Personal information
- Born: May 6, 1996 (age 29) Bronx, New York, U.S.
- Listed height: 183 cm (6 ft 0 in)
- Listed weight: 79 kg (174 lb)

Career information
- High school: Rice (Manhattan, New York); Cardinal Hayes (Bronx, New York);
- College: Saint Joseph's (2014–2018)
- NBA draft: 2018: undrafted
- Playing career: 2018–present

Career history
- 2018: Halifax Hurricanes
- 2018–2020: FC Schalke 04 Basketball
- 2020: Höttur
- 2022-2023: NSH Mountain Gold Timika
- 2023: SK Slavia Praha

Career highlights
- IBL All-Star MVP (2022); IBL All-Star (2022); IBL Foreign Player of the Year (2022); Second-team All-Atlantic 10 (2018);

= Shavar Newkirk =

American basketball player

Shavar Tahrel Newkirk (born May 6, 1996) is an American professional basketball player who last played for SK Slavia Praha of the National Basketball League. He played college basketball for Saint Joseph's Hawks.

==Early life==
Newkirk is the son of Sharied Newkirk and grew up in Harlem. He began playing basketball at the age of five and immediately began to love the game. He attended Cardinal Hayes High School after transferring from Rice High School. As a senior at Cardinal Hayes, Newkirk averaged 18.7 points per game and led the team to back-to-back CHSAA intersectional semifinals appearances.
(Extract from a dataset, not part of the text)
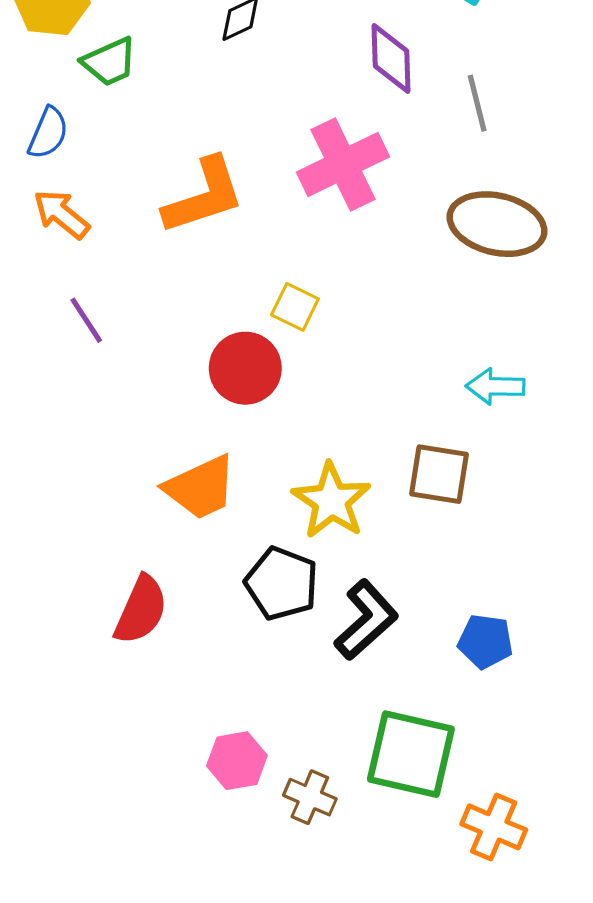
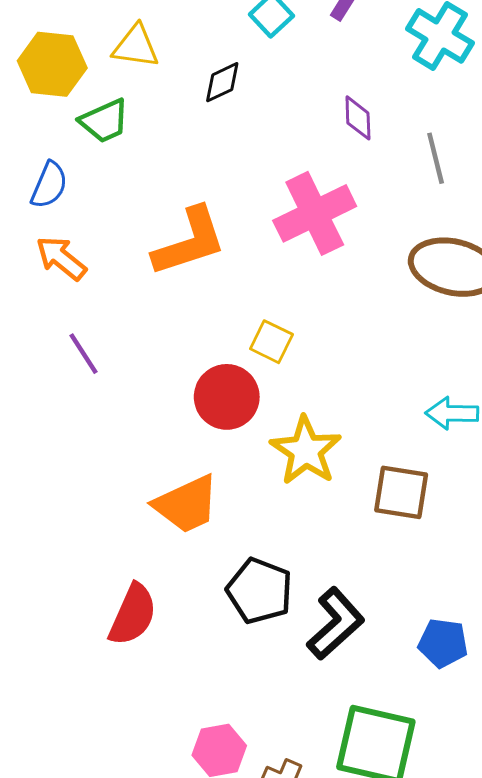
purple diamond: (391, 58) -> (358, 118), size x0.7
yellow star: (331, 501) -> (306, 451), moved

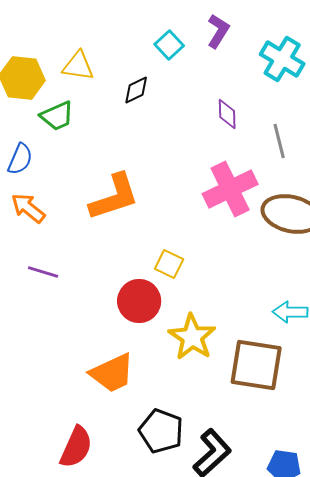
pink cross: (315, 213) -> (230, 189), moved
purple line: (84, 354) -> (43, 272), turned -40
brown square: (401, 492) -> (256, 365), size x1.4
He was named New York Daily News Bronx player of the year in 2014.

==College career==
Newkirk averaged 8 points per game as a sophomore at Saint Joseph's. He was the starting point guard on a team led by star DeAndre' Bembry that won the Atlantic 10 Conference and reached the 2016 NCAA Tournament. As a junior, Newkirk averaged a team-high 20.3 points per game in the first 12 games. However, he was lost for the season due to a torn anterior cruciate ligament he suffered during a 69–63 victory over George Washington. Newkirk averaged 17.4 points, 4.3 rebounds and 3.9 assists per game as a senior. He was named to the Second-team All-Atlantic 10 and All-Big 5 Team. He graduated from Saint Joseph's with a degree in sports marketing.

==Professional career==
In August 2018 Newkirk signed his first professional contract with the Halifax Hurricanes of the National Basketball League of Canada. He was cit on October 30. On December 25, 2018, Newkirk signed with FC Schalke 04 Basketball of the German ProA league. In August 2020 Newkirk signed with Höttur which was promoted to the Icelandic Premier League after being on top in the Men's 1. Division when the season was cut short due to the COVID-19 outbreak. In November 2020, the club released Newkirk after the league had been stopped for a month due to a new COVID-19 outbreak in Iceland. In January 2022, Newkirk signed with NSH Mountain Gold Timika of the Indonesian Basketball League. Shavar Newkirk averaged 21.9 PPG, 9 rebounds, 4,8 assists, and 2.2 steals in the 2022 IBL Season. Eventually, Shavar would then win the Best Foreign Player award for the 2022 IBL Season.